### [WORK REQUIRED]
In the entries below, how many lines hold the string "close"? Give only the number.

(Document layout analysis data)

......

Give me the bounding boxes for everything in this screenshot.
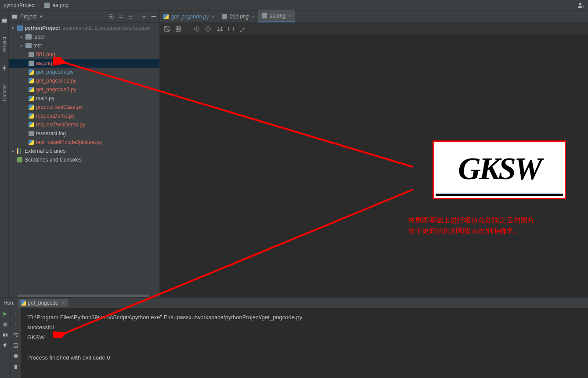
console-line: successful xyxy=(27,324,54,331)
run-panel-label: Run: xyxy=(4,300,14,306)
hide-panel-icon[interactable] xyxy=(151,14,157,20)
run-config-name: get_pngcode xyxy=(28,300,58,306)
svg-point-0 xyxy=(579,3,581,5)
image-viewer-toolbar: 1:1 xyxy=(160,23,588,35)
captcha-text: GKSW xyxy=(458,151,541,187)
rerun-icon[interactable] xyxy=(2,311,8,317)
tree-hint: sources root, E:\supassxu\workspace xyxy=(63,25,150,31)
run-config-tab[interactable]: get_pngcode × xyxy=(18,299,67,307)
svg-rect-19 xyxy=(14,354,17,356)
close-icon[interactable]: × xyxy=(251,14,254,19)
select-opened-icon[interactable] xyxy=(108,14,114,20)
tree-label: requestPostDemo.py xyxy=(36,122,85,128)
user-menu-icon[interactable] xyxy=(577,2,584,9)
image-canvas[interactable]: GKSW 在原图基础上进行极值化处理之后的图片， 便于更好的识别和提高识别准确率… xyxy=(160,35,588,297)
console-output[interactable]: "D:\Program Files\Python39\venv\Scripts\… xyxy=(21,308,588,378)
print-icon[interactable] xyxy=(13,353,19,359)
layout-icon[interactable] xyxy=(2,332,8,338)
tree-file-getpngcode2[interactable]: get_pngcode2.py xyxy=(9,76,159,85)
tree-label: requestDemo.py xyxy=(36,113,75,119)
expand-icon[interactable]: ▾ xyxy=(11,26,15,30)
tree-label: test_base64code2picture.py xyxy=(36,139,102,145)
tree-label: label xyxy=(33,34,44,40)
pin-icon[interactable] xyxy=(2,342,8,349)
breadcrumb-file[interactable]: aa.png xyxy=(52,2,69,8)
tree-file-001png[interactable]: 001.png xyxy=(9,50,159,59)
tree-file-getpngcode[interactable]: get_pngcode.py xyxy=(9,68,159,76)
tree-file-aapng[interactable]: aa.png xyxy=(9,59,159,68)
tree-label: aa.png xyxy=(36,60,52,66)
zoom-in-icon[interactable] xyxy=(193,25,200,32)
zoom-actual-label[interactable]: 1:1 xyxy=(216,25,223,32)
tree-label: get_pngcode3.py xyxy=(36,86,76,93)
captcha-image: GKSW xyxy=(436,144,563,196)
tree-label: get_pngcode.py xyxy=(36,69,73,75)
color-picker-icon[interactable] xyxy=(239,25,246,32)
close-icon[interactable]: × xyxy=(211,14,214,19)
annotation-line2: 便于更好的识别和提高识别准确率。 xyxy=(408,226,566,236)
commit-tool-label[interactable]: Commit xyxy=(2,84,7,101)
project-tool-icon[interactable] xyxy=(1,18,7,24)
tree-file-testbase64[interactable]: test_base64code2picture.py xyxy=(9,138,159,147)
tree-label: main.py xyxy=(36,95,54,101)
project-panel-title[interactable]: Project xyxy=(20,14,36,20)
expand-icon[interactable]: ▸ xyxy=(19,43,24,48)
commit-tool-icon[interactable] xyxy=(1,65,7,71)
scroll-end-icon[interactable] xyxy=(13,342,19,349)
up-icon[interactable]: ↑ xyxy=(13,311,19,317)
project-tree[interactable]: ▾ pythonProject sources root, E:\supassx… xyxy=(9,23,159,297)
expand-icon[interactable]: ▸ xyxy=(19,35,24,39)
tree-folder-test[interactable]: ▸ test xyxy=(9,41,159,50)
library-icon xyxy=(17,148,22,154)
settings-icon[interactable] xyxy=(141,14,147,20)
dropdown-icon[interactable]: ▼ xyxy=(39,14,43,19)
expand-icon[interactable]: ▸ xyxy=(11,149,15,153)
annotation-line1: 在原图基础上进行极值化处理之后的图片， xyxy=(408,215,566,226)
tree-folder-label[interactable]: ▸ label xyxy=(9,32,159,41)
breadcrumb: pythonProject 〉 aa.png xyxy=(4,1,69,9)
run-panel-header: Run: get_pngcode × xyxy=(0,298,588,308)
svg-rect-1 xyxy=(2,19,7,23)
trash-icon[interactable] xyxy=(13,364,19,370)
scratches-icon xyxy=(17,157,22,162)
tree-file-main[interactable]: main.py xyxy=(9,94,159,103)
breadcrumb-bar: pythonProject 〉 aa.png xyxy=(0,0,588,11)
captcha-preview-box: GKSW xyxy=(433,140,566,199)
stop-icon[interactable] xyxy=(2,321,8,328)
python-file-icon xyxy=(29,96,34,101)
tree-external-libs[interactable]: ▸ External Libraries xyxy=(9,147,159,155)
tree-file-requestpostdemo[interactable]: requestPostDemo.py xyxy=(9,120,159,129)
close-icon[interactable]: × xyxy=(288,13,291,18)
svg-point-2 xyxy=(3,67,5,69)
project-panel: Project ▼ ▾ pythonProject sources root, … xyxy=(9,11,160,297)
tree-file-getpngcode3[interactable]: get_pngcode3.py xyxy=(9,85,159,94)
tab-001png[interactable]: 001.png × xyxy=(218,11,258,22)
image-file-icon xyxy=(44,3,50,8)
python-file-icon xyxy=(21,300,26,306)
close-icon[interactable]: × xyxy=(62,300,65,306)
tab-getpngcode[interactable]: get_pngcode.py × xyxy=(160,11,218,22)
tree-file-producttestcase[interactable]: productTestCase.py xyxy=(9,103,159,112)
expand-all-icon[interactable] xyxy=(118,14,124,20)
svg-rect-9 xyxy=(152,16,156,17)
svg-point-7 xyxy=(110,16,112,18)
transparency-icon[interactable] xyxy=(163,25,170,32)
tree-file-requestdemo[interactable]: requestDemo.py xyxy=(9,112,159,120)
project-view-icon[interactable] xyxy=(11,14,18,20)
svg-rect-18 xyxy=(14,355,18,357)
tab-aapng[interactable]: aa.png × xyxy=(258,10,295,22)
grid-icon[interactable] xyxy=(175,25,182,32)
down-icon[interactable]: ↓ xyxy=(13,321,19,328)
fit-window-icon[interactable] xyxy=(227,25,234,32)
tree-scratches[interactable]: Scratches and Consoles xyxy=(9,155,159,164)
soft-wrap-icon[interactable] xyxy=(13,332,19,338)
zoom-out-icon[interactable] xyxy=(205,25,212,32)
svg-point-8 xyxy=(143,16,145,18)
tree-label: pythonProject xyxy=(25,25,60,31)
breadcrumb-project[interactable]: pythonProject xyxy=(4,2,36,8)
horizontal-scrollbar[interactable] xyxy=(9,294,159,297)
project-tool-label[interactable]: Project xyxy=(2,37,7,52)
tree-root[interactable]: ▾ pythonProject sources root, E:\supassx… xyxy=(9,24,159,32)
collapse-all-icon[interactable] xyxy=(127,14,133,20)
tree-file-tesseractlog[interactable]: tesseract.log xyxy=(9,129,159,138)
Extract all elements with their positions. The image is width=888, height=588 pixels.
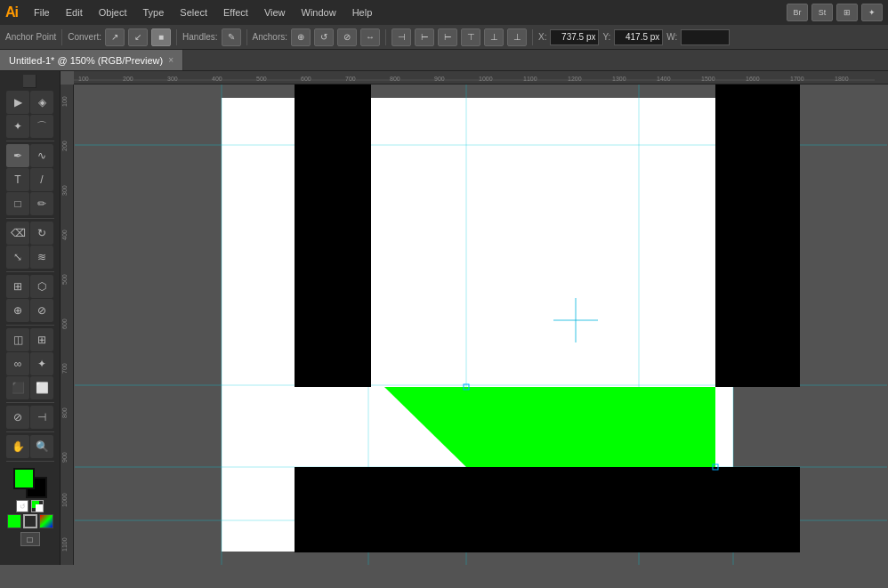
stroke-mode-btn[interactable]	[23, 514, 37, 528]
y-input[interactable]	[614, 29, 663, 45]
menu-file[interactable]: File	[27, 4, 57, 20]
handles-btn-1[interactable]: ✎	[222, 28, 241, 46]
handles-label: Handles:	[182, 32, 217, 42]
curvature-tool[interactable]: ∿	[30, 144, 53, 167]
screen-mode-btn[interactable]: □	[20, 532, 40, 546]
anchor-point-label: Anchor Point	[5, 32, 56, 42]
tab-bar: Untitled-1* @ 150% (RGB/Preview) ×	[0, 50, 888, 71]
symbol-tool[interactable]: ✦	[30, 352, 53, 375]
menu-select[interactable]: Select	[173, 4, 214, 20]
svg-text:200: 200	[123, 76, 133, 82]
tab-close-btn[interactable]: ×	[168, 55, 174, 65]
chart-tool[interactable]: ⬛	[6, 376, 29, 399]
align-left[interactable]: ⊣	[392, 28, 411, 46]
warp-tool[interactable]: ≋	[30, 246, 53, 269]
pencil-tool[interactable]: ✏	[30, 192, 53, 215]
menu-object[interactable]: Object	[92, 4, 134, 20]
eyedropper-tool[interactable]: ⊘	[6, 406, 29, 429]
svg-text:1800: 1800	[835, 76, 849, 82]
anchors-btn-3[interactable]: ⊘	[337, 28, 357, 46]
canvas-area[interactable]: 100 200 300 400 500 600 700 800 900 1000…	[61, 71, 888, 565]
svg-text:100: 100	[78, 76, 89, 82]
select-tool[interactable]: ▶	[6, 91, 29, 114]
anchor-point-toolbar: Anchor Point Convert: ↗ ↙ ■ Handles: ✎ A…	[0, 25, 888, 50]
svg-text:900: 900	[61, 452, 68, 463]
magic-wand-tool[interactable]: ✦	[6, 115, 29, 138]
w-input[interactable]	[681, 29, 730, 45]
menu-view[interactable]: View	[257, 4, 293, 20]
svg-text:1300: 1300	[612, 76, 626, 82]
lasso-tool[interactable]: ⌒	[30, 115, 53, 138]
svg-text:900: 900	[434, 76, 445, 82]
x-input[interactable]	[550, 29, 599, 45]
convert-btn-1[interactable]: ↗	[105, 28, 125, 46]
svg-rect-48	[715, 467, 800, 552]
artwork-canvas[interactable]	[74, 85, 888, 565]
menu-edit[interactable]: Edit	[59, 4, 90, 20]
ruler-top: 100 200 300 400 500 600 700 800 900 1000…	[74, 71, 888, 85]
rotate-tool[interactable]: ↻	[30, 222, 53, 245]
fill-swatch[interactable]	[13, 468, 35, 489]
line-tool[interactable]: /	[30, 168, 53, 191]
hand-tool[interactable]: ✋	[6, 435, 29, 458]
document-tab[interactable]: Untitled-1* @ 150% (RGB/Preview) ×	[0, 50, 183, 70]
align-vcenter[interactable]: ⊥	[484, 28, 504, 46]
pen-tool[interactable]: ✒	[6, 144, 29, 167]
convert-label: Convert:	[68, 32, 101, 42]
fill-mode-btn[interactable]	[7, 514, 21, 528]
tab-title: Untitled-1* @ 150% (RGB/Preview)	[9, 55, 163, 66]
anchors-btn-2[interactable]: ↺	[314, 28, 334, 46]
grid-icon[interactable]: ⊞	[836, 4, 858, 21]
artboard-tool[interactable]: ⬜	[30, 376, 53, 399]
y-label: Y:	[602, 32, 610, 42]
svg-text:1200: 1200	[568, 76, 582, 82]
rect-tool[interactable]: □	[6, 192, 29, 215]
blend-tool[interactable]: ∞	[6, 352, 29, 375]
gradient-fill-btn[interactable]	[39, 514, 53, 528]
perspective-tool[interactable]: ⬡	[30, 275, 53, 298]
align-top[interactable]: ⊤	[461, 28, 480, 46]
align-bottom[interactable]: ⊥	[507, 28, 527, 46]
gradient-tool[interactable]: ◫	[6, 328, 29, 351]
menu-help[interactable]: Help	[345, 4, 380, 20]
svg-text:1600: 1600	[746, 76, 760, 82]
svg-text:700: 700	[345, 76, 356, 82]
default-colors-btn[interactable]: ↺	[16, 500, 28, 512]
left-toolbar: ▶ ◈ ✦ ⌒ ✒ ∿ T / □ ✏ ⌫ ↻ ⤡ ≋ ⊞	[0, 71, 61, 565]
svg-text:300: 300	[61, 185, 68, 196]
color-swatches	[13, 468, 47, 498]
svg-text:800: 800	[61, 407, 68, 418]
free-transform-tool[interactable]: ⊞	[6, 275, 29, 298]
convert-btn-2[interactable]: ↙	[128, 28, 148, 46]
bridge-icon[interactable]: Br	[787, 4, 808, 21]
live-paint-tool[interactable]: ⊘	[30, 299, 53, 322]
menu-window[interactable]: Window	[295, 4, 343, 20]
swap-colors-btn[interactable]	[31, 500, 44, 512]
svg-rect-41	[295, 85, 371, 387]
zoom-tool[interactable]: 🔍	[30, 435, 53, 458]
align-hcenter[interactable]: ⊢	[415, 28, 434, 46]
anchors-btn-4[interactable]: ↔	[360, 28, 380, 46]
align-right[interactable]: ⊢	[438, 28, 457, 46]
menu-type[interactable]: Type	[136, 4, 172, 20]
svg-text:1000: 1000	[61, 493, 68, 507]
scale-tool[interactable]: ⤡	[6, 246, 29, 269]
anchors-btn-1[interactable]: ⊕	[291, 28, 311, 46]
arrange-icon[interactable]: ✦	[861, 4, 883, 21]
menu-effect[interactable]: Effect	[216, 4, 255, 20]
stock-icon[interactable]: St	[811, 4, 833, 21]
convert-btn-3[interactable]: ■	[151, 28, 171, 46]
mesh-tool[interactable]: ⊞	[30, 328, 53, 351]
eraser-tool[interactable]: ⌫	[6, 222, 29, 245]
measure-tool[interactable]: ⊣	[30, 406, 53, 429]
svg-text:200: 200	[61, 141, 68, 151]
direct-select-tool[interactable]: ◈	[30, 91, 53, 114]
svg-text:800: 800	[390, 76, 400, 82]
w-label: W:	[666, 32, 677, 42]
svg-text:500: 500	[256, 76, 267, 82]
shape-builder-tool[interactable]: ⊕	[6, 299, 29, 322]
x-label: X:	[538, 32, 546, 42]
type-tool[interactable]: T	[6, 168, 29, 191]
svg-text:1100: 1100	[61, 537, 68, 552]
svg-rect-44	[295, 467, 377, 552]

......

### [RESPONSE AREA]
5